As part of Unicef's efforts to work on sanitation value chain, he said there is a lot to do in solid and liquid waste management as tonnes of waste gets produced which can either be recycled or used as fertiliser.
Adding to this Osbert said that for urban sanitation, the innovation we try to bring here is based on public-private partnership to mobilise small scale service providers so that they make money out of supporting the government for the service of dealing with waste, in particular faecal sludge as 70 per cent of is produced in urban areas and gets released in the environment which leads to diarrheal disease and stunted growth.
He also stressed upon the need to scale things up in this regard, in order to have small scale service providers, as innovation relies on right contractual approach.

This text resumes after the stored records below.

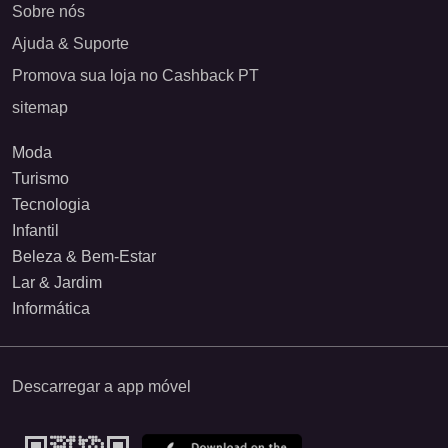
Sobre nós
Ajuda & Suporte
Promova sua loja no Cashback PT
sitemap
Moda
Turismo
Tecnologia
Infantil
Beleza & Bem-Estar
Lar & Jardim
Informática
Descarregar a app móvel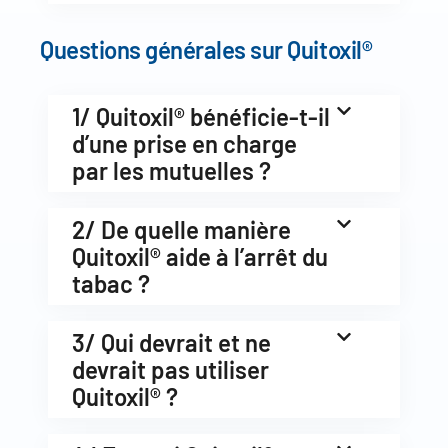
Questions générales sur Quitoxil®
1/ Quitoxil® bénéficie-t-il
d’une prise en charge
par les mutuelles ?
2/ De quelle manière
Quitoxil® aide à l’arrêt du
tabac ?
3/ Qui devrait et ne
devrait pas utiliser
Quitoxil® ?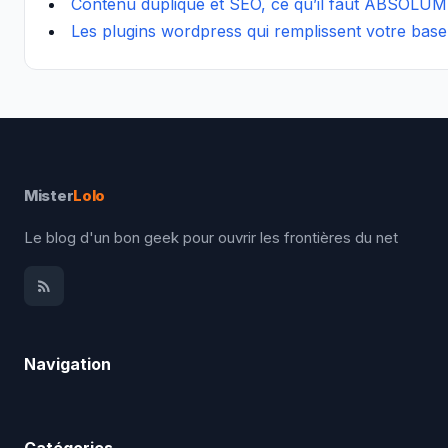
Contenu dupliqué et SEO, ce qu’il faut ABSOLUM
Les plugins wordpress qui remplissent votre base
Mister
Lolo
Le blog d'un bon geek pour ouvrir les frontières du net
Navigation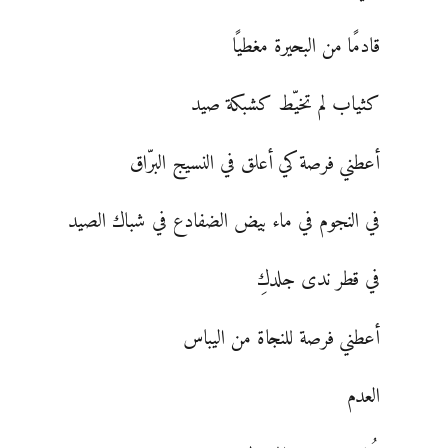
قادمًا من البحيرة مغطيًا
كثياب لم تخيّط كشبكة صيد
أعطني فرصة كي أعلق في النسيج البرّاق
في النجوم في ماء بيض الضفادع في شباك الصيد
في قطر ندى جلدكِ
أعطني فرصة للنجاة من اليباس
العدم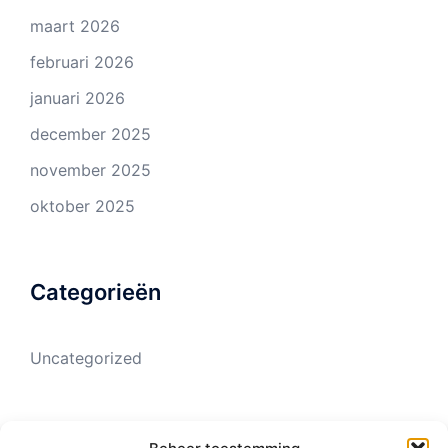
maart 2026
februari 2026
januari 2026
december 2025
november 2025
oktober 2025
Categorieën
Uncategorized
Meta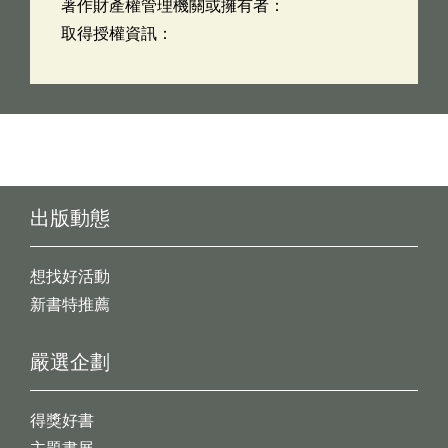
著作財產權管理機關或擁有者：
取得授權資訊：
出版動態
想找好活動
新書特推薦
嚴選企劃
得獎好書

He also said that as per an estimate, about 11 percent neonatal deaths in India occur due to hospital-acquired diseases, while 14 per cent of maternal deaths in hospitals occur due to poor prevention and control of infection.
"The number might have been exaggerated but this is the range because of the diseases, morbidity, health expenditure and workdays lost, so this is huge and more than all the income generated by India in tourism is lost because of poor sanitation and its consequences," said Osbert.